Created by Janelle Ketcher Postal Service For the Dead is an initiative that enables people to send physical letters to those who have died, helping them to navigate death and grief. This ritual practice helps preserve connections to those we’ve lost through the transformative power of storytelling and human connection that can occur beyond the veil of death. Learn more in this feature in the LA Times.
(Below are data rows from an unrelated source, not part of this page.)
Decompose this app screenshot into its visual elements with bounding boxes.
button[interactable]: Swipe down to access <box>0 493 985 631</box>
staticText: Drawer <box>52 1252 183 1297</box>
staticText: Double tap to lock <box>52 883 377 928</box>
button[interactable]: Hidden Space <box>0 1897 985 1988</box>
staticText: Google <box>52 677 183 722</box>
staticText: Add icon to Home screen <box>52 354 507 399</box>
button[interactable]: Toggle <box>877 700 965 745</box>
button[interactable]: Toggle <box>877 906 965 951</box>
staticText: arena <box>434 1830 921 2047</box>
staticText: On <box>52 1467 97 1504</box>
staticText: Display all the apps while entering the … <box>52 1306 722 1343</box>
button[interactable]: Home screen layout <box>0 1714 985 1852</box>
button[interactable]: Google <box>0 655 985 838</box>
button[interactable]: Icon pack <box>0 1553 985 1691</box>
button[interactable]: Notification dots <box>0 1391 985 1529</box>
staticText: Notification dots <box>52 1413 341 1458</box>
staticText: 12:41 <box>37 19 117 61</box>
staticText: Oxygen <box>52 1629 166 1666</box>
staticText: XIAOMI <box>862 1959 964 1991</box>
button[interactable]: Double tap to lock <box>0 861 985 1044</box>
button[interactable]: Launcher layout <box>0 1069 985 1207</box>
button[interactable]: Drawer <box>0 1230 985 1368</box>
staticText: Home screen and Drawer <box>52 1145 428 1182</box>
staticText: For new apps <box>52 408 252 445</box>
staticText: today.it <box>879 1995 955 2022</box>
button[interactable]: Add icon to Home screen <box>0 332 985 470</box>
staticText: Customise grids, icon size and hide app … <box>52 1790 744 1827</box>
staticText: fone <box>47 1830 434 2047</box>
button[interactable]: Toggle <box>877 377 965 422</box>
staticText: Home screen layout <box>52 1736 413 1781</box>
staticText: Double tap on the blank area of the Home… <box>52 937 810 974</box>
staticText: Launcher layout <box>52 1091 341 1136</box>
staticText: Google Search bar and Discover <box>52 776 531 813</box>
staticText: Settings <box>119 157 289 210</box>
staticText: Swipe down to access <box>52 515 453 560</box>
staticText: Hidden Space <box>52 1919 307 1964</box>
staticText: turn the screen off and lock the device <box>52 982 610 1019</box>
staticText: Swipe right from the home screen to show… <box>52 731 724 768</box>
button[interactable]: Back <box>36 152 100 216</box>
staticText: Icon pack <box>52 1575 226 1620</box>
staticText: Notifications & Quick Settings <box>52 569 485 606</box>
Community Death Care Project
Co-created and facilitated by the Vancouver Public Library and Carnegie Community Centre, the Community Death Care Project is a site specific endeavor created to support vulnerable communities connected to Vancouver’s Downtown Eastside and Chinatown. Recognizing existing systemic barriers that lead to increased frequency of deaths wherein there is little dignity, agency, and support available the Community Death Care Project project provides access to resources and information sharing around choice, dignity, and autonomy for end-of-life planning.
Earthing Our Funerals
Dr. Erica Xavier-Beauvoir, a green burial expert and environmental justice steward has spent the past couple years partnering with the City of Durham in North Carolina. to explore alternatives to standard burial practices throughout the city’s cemeteries. Her own project, Earthing Our Funerals seeks to address barriers around green/natural burial among marginalized communities in Durham, North Carolina. Dr. Xavier-Beauvoir’s work is expected to increase awareness of green burial by 20% among the region’s marginalized communities through a series of monthly educational events, artistic communal offerings, and creating an online resource hub identifying local resources, toolkits, artisans, and documents for death planning.
The Parlor
Housed within an established brick and mortar retail store, The Parlor seeks to address our estranged relationship with death and loss of third spaces by providing their local community with a death positive community space. Programming will strive to revive community deathcare skills and practices, and offer support around other experiences of grief and loss, including disability, illness, and mental health.
Your Final Gift
Weaving together climate-conscious regenerative agriculture and traditional craft, Anni Zylstra partners with farmers, and hosts workshops to teach artisans to how create and provide sustainable willow coffins to their communities. Your Final Gift will help to expand awareness of the benefits of greener funeral practices while increasing the public’s access to more sustainable funeral options.
The Cemetery Birder
Danielle Belleny, a wildlife biologist and birder known as The Cemetery Birder, inspires people in cities to visit cemeteries as a way to destigmatize death and connect with nature, reminding us that cemeteries hold “an enormous amount of ecological diversity.” In talking about conservation burial Belleny says, “I didn’t expect birding to help me destigmatize death and define my final resting plans, but I couldn’t imagine a better way to be remembered. I’d be honored if my resting place sparks the journey of a new birder.” She is also a co-founder of
Black Birders Week, which seeks to counteract the racism Black people often experience while enjoying the outdoors.